Given entries >>
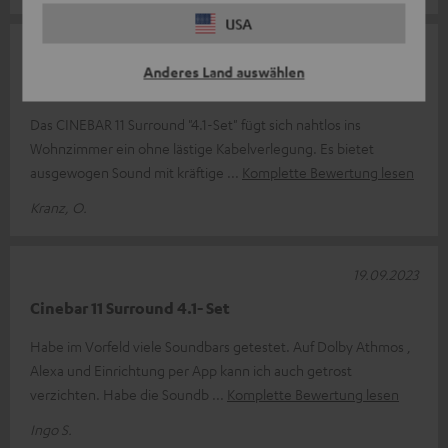
USA
03.10.2023
Anderes Land auswählen
Kabellos glücklich
Das CINEBAR 11 Surround "4.1-Set" fügt sich nahtlos ins
Wohnzimmer ein ohne lästige Kabelverlegung. Es bietet
ausgewogen Sound mit kräftige
Komplette Bewertung lesen
Kranz, O.
19.09.2023
Cinebar 11 Surround 4.1- Set
Habe im Vorfeld viele Soundbars getestet. Auf Dolby Athmos ,
Alexa und Einrichtung per App kann ich auch getrost
verzichten. Habe die Soundb
Komplette Bewertung lesen
Ingo S.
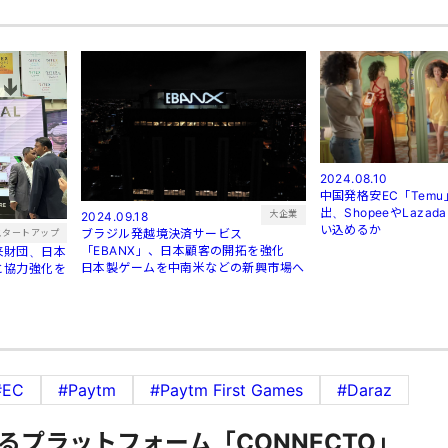
2024.08.10
中国発格安EC「Tem
出、ShopeeやLaza
大企業
2024.09.18
い込めるか
ブラジル発越境決済サービス
スタートアップ
「EBANX」、日本顧客の開拓を強化
来財団、日本
日本製ゲームを中南米などの新興市場へ
と協力強化を
#EC
#Paytm
#Paytm First Games
#Daraz
るプラットフォーム「CONNECTO」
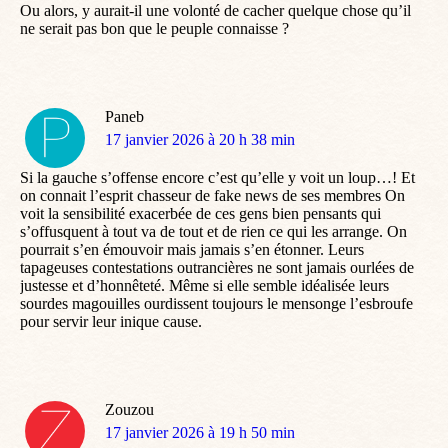
Ou alors, y aurait-il une volonté de cacher quelque chose qu’il
ne serait pas bon que le peuple connaisse ?
Paneb
dit
17 janvier 2026 à 20 h 38 min
:
Si la gauche s’offense encore c’est qu’elle y voit un loup…! Et
on connait l’esprit chasseur de fake news de ses membres On
voit la sensibilité exacerbée de ces gens bien pensants qui
s’offusquent à tout va de tout et de rien ce qui les arrange. On
pourrait s’en émouvoir mais jamais s’en étonner. Leurs
tapageuses contestations outrancières ne sont jamais ourlées de
justesse et d’honnêteté. Même si elle semble idéalisée leurs
sourdes magouilles ourdissent toujours le mensonge l’esbroufe
pour servir leur inique cause.
Zouzou
dit
17 janvier 2026 à 19 h 50 min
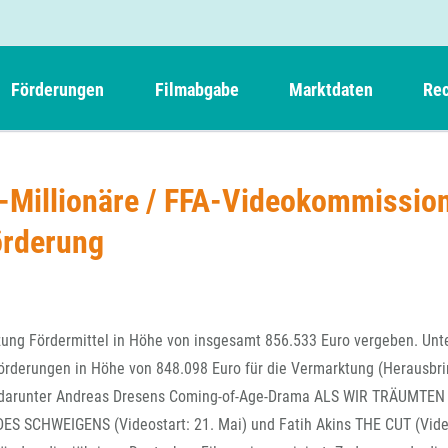
Förderungen
Filmabgabe
Marktdaten
Rec
Weitere Informationen
Beteiligungen, Kooperationen
Filmabgabe der Kinos
Filmf
Navigation
Einreich- und Sitzungstermine
Kurzfilmpreis Short Tiger
-Millionäre / FFA-Videokommissio
Filmabgabe von Videoprogrammanbietern 
Richt
überspringen
Webinare
German Films und Vision Kino
örderung
Filmabgabe von Fernsehveranstaltern
Richt
Förderergebnisse
Der besondere Kinderfilm
Filmstarts
Kindertiger
DFFF-
Nachhaltigkeit
FFA International
GMPF-
Erlösabrechnung
zung Fördermittel in Höhe von insgesamt 856.533 Euro vergeben. Unte
Exportbeitrag
Teil
rderungen in Höhe von 848.098 Euro für die Vermarktung (Herausbr
Sperrfristen und Verkürzungsmöglichkeiten
– darunter Andreas Dresens Coming-of-Age-Drama ALS WIR TRÄUMTEN
Rege
DES SCHWEIGENS (Videostart: 21. Mai) und Fatih Akins THE CUT (Vide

What is expected >>
Print the full listing above again with exact wording and no images.

Task output >>
USA
03.10.2023
Anderes Land auswählen
Kabellos glücklich
Das CINEBAR 11 Surround "4.1-Set" fügt sich nahtlos ins
Wohnzimmer ein ohne lästige Kabelverlegung. Es bietet
ausgewogen Sound mit kräftige
Komplette Bewertung lesen
Kranz, O.
19.09.2023
Cinebar 11 Surround 4.1- Set
Habe im Vorfeld viele Soundbars getestet. Auf Dolby Athmos ,
Alexa und Einrichtung per App kann ich auch getrost
verzichten. Habe die Soundb
Komplette Bewertung lesen
Ingo S.
2024.08.10
中国発格安EC「Tem
出、ShopeeやLaza
大企業
2024.09.18
い込めるか
ブラジル発越境決済サービス
スタートアップ
「EBANX」、日本顧客の開拓を強化
来財団、日本
日本製ゲームを中南米などの新興市場へ
と協力強化を
#EC
#Paytm
#Paytm First Games
#Daraz
るプラットフォーム「CONNECTO」
Ou alors, y aurait-il une volonté de cacher quelque chose qu’il
ne serait pas bon que le peuple connaisse ?
Paneb
dit
17 janvier 2026 à 20 h 38 min
:
Si la gauche s’offense encore c’est qu’elle y voit un loup…! Et
on connait l’esprit chasseur de fake news de ses membres On
voit la sensibilité exacerbée de ces gens bien pensants qui
s’offusquent à tout va de tout et de rien ce qui les arrange. On
pourrait s’en émouvoir mais jamais s’en étonner. Leurs
tapageuses contestations outrancières ne sont jamais ourlées de
justesse et d’honnêteté. Même si elle semble idéalisée leurs
sourdes magouilles ourdissent toujours le mensonge l’esbroufe
pour servir leur inique cause.
Zouzou
dit
17 janvier 2026 à 19 h 50 min
Förderungen
Filmabgabe
Marktdaten
Rec
Weitere Informationen
Beteiligungen, Kooperationen
Filmabgabe der Kinos
Filmf
Navigation
Einreich- und Sitzungstermine
Kurzfilmpreis Short Tiger
-Millionäre / FFA-Videokommissio
Filmabgabe von Videoprogrammanbietern 
Richt
überspringen
Webinare
German Films und Vision Kino
örderung
Filmabgabe von Fernsehveranstaltern
Richt
Förderergebnisse
Der besondere Kinderfilm
Filmstarts
Kindertiger
DFFF-
Nachhaltigkeit
FFA International
GMPF-
Erlösabrechnung
zung Fördermittel in Höhe von insgesamt 856.533 Euro vergeben. Unte
Exportbeitrag
Teil
rderungen in Höhe von 848.098 Euro für die Vermarktung (Herausbr
Sperrfristen und Verkürzungsmöglichkeiten
– darunter Andreas Dresens Coming-of-Age-Drama ALS WIR TRÄUMTEN
Rege
DES SCHWEIGENS (Videostart: 21. Mai) und Fatih Akins THE CUT (Vide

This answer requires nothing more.